Fetch Status Messages

Fetch Status Messages

Old forum URL: forums.lhotka.net/forums/t/1962.aspx


lotrij posted on Wednesday, December 13, 2006

Hey,

In the application that I'm working on the fetches consist of executing a bunch of SQL statements.  Some of these can take a while to run, so we were thinking that providing the user with an overall status of each fetch would be a nice feature (something like a message just before and just after each statement runs).

I was wondering if anyone has considered this before?  Is there a way to get a message from the server version of the business object back to the client application midfetch?

 

Thanks,

Jonathan

twistedstream replied on Wednesday, December 13, 2006

Jonathan,

This really is more of a UI design issue than that of your business objects.  Theoretically any operation that hits the database could be take a bit of time to execute.  In the world of UI, anything that takes more than a second (especially in a WinForms UI) can annoy the user since it freezes up the main UI thread, making the application unresponsive.

A good approach would be to implement the Asynchronous Programming Model pattern in your UI code.  It uses a delegate on the client-side to invoke any method on its own thread so you don't tie up the main UI thread.  You can then display an hour glass or some kind of status bar.

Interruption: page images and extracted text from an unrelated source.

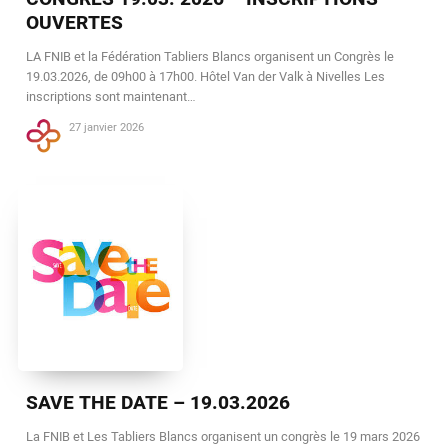
OUVERTES
LA FNIB et la Fédération Tabliers Blancs organisent un Congrès le
19.03.2026, de 09h00 à 17h00. Hôtel Van der Valk à Nivelles Les
inscriptions sont maintenant…
27 janvier 2026
SAVE THE DATE – 19.03.2026
La FNIB et Les Tabliers Blancs organisent un congrès le 19 mars 2026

Now this approach is easy to implement in a WinForms app (which I'm assuming is what you're building).  If you're app is ASP.NET, then things get a little more complex.  You can use APM but then you need some kind of callback mechanism from the browser to check the status of the request; Ajax works well here.  Another approach is to use something like this HTML Busy Box, which throws up a IFRAME with a "please wait" message while the long-running request executes.

~pete

Bayu replied on Wednesday, December 13, 2006

I agree with twistedstream that it is easiest, and usually sufficient, to improve on your UI.

In most cases it is simply not worth the extra effort to implement advanced notification schemes.

Everyone who once copied a bunch of files in Windows Explorer knows how terribly unreliable progressbars can be even in multi-million dollar software product like MS Windows. The good news here is that they have set the standard and paved the way for us: users kind of 'expect' progressbars and the likes to be not too reliable. So in most cases it should be sufficient to avoid a UI-freeze as twistedstream suggests, and your users will be ok with it.